But we shall always hope to find them strongly
supporting their own freedom, and to remember that,
in the past, those who foolishly sought power by
riding the back of the tiger ended up inside.
To those peoples in the huts and villages of half
the globe struggling to break the bonds of mass
misery, we pledge our best efforts to help them help
themselves, for whatever period is required, not
because the Communists may be doing it, not because
we seek their votes, but because it is right. If a
free society cannot help the many who are poor, it
cannot save the few who are rich.
To our sister republics south of our border, we
offer a special pledge: To convert our good words
into good deeds, in a new alliance for progress, to
assist free men and free governments in casting off
the chains of poverty.
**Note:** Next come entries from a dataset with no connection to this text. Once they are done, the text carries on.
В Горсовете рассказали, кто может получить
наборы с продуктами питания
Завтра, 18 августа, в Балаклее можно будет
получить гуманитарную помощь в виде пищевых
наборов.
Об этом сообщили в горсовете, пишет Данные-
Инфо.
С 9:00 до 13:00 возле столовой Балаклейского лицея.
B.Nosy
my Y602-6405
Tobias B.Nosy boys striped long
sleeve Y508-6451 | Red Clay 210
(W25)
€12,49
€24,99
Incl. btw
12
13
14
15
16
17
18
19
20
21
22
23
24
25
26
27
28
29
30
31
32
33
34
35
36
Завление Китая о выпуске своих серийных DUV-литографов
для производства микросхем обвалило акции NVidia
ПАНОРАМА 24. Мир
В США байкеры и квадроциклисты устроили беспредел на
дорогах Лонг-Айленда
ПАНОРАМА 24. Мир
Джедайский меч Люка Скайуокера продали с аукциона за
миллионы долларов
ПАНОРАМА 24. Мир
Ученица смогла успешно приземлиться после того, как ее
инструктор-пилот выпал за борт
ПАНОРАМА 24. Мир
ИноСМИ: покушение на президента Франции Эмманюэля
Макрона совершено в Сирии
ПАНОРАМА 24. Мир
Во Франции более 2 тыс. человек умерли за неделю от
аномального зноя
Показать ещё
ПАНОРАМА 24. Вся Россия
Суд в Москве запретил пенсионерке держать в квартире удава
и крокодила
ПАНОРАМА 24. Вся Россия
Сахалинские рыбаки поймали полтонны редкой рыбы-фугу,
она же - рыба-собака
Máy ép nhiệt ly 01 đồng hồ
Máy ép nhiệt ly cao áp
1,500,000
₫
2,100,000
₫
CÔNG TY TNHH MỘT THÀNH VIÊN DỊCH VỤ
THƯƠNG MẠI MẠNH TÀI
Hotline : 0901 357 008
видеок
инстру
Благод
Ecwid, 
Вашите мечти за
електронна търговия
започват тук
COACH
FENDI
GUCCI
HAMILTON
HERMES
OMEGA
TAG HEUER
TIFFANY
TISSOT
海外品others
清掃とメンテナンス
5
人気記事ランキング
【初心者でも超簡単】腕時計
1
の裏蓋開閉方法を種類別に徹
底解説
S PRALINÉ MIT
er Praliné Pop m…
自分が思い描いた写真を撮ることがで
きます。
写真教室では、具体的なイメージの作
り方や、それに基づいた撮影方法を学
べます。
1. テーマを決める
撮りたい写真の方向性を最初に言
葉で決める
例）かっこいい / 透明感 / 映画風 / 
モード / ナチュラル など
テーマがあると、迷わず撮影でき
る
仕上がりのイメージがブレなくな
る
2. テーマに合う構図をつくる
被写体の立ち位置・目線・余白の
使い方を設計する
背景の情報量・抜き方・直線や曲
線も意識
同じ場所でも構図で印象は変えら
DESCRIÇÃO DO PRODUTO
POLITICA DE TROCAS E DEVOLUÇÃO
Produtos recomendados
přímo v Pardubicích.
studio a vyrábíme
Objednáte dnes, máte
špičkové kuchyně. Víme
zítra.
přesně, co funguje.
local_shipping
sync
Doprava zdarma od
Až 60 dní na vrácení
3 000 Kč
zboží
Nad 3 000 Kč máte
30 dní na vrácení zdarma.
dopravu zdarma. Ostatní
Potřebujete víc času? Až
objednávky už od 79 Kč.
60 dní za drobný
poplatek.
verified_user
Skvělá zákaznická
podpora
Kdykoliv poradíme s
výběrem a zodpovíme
But this peaceful revolution
of hope cannot become the prey of hostile powers.
Let all our neighbors know that we shall join with
them to oppose aggression or subversion anywhere in
the Americas. And let every other power know that
this hemisphere intends to remain the master of its
own house.
To that world assembly of sovereign states, the
United Nations, our last best hope in an age where
the instruments of war have far out-paced the
instruments of peace, we renew our pledge of
support: To prevent it from becoming merely a forum
for invective; to strengthen its shield of the new
and the weak; and to enlarge the area in which its
writ may run.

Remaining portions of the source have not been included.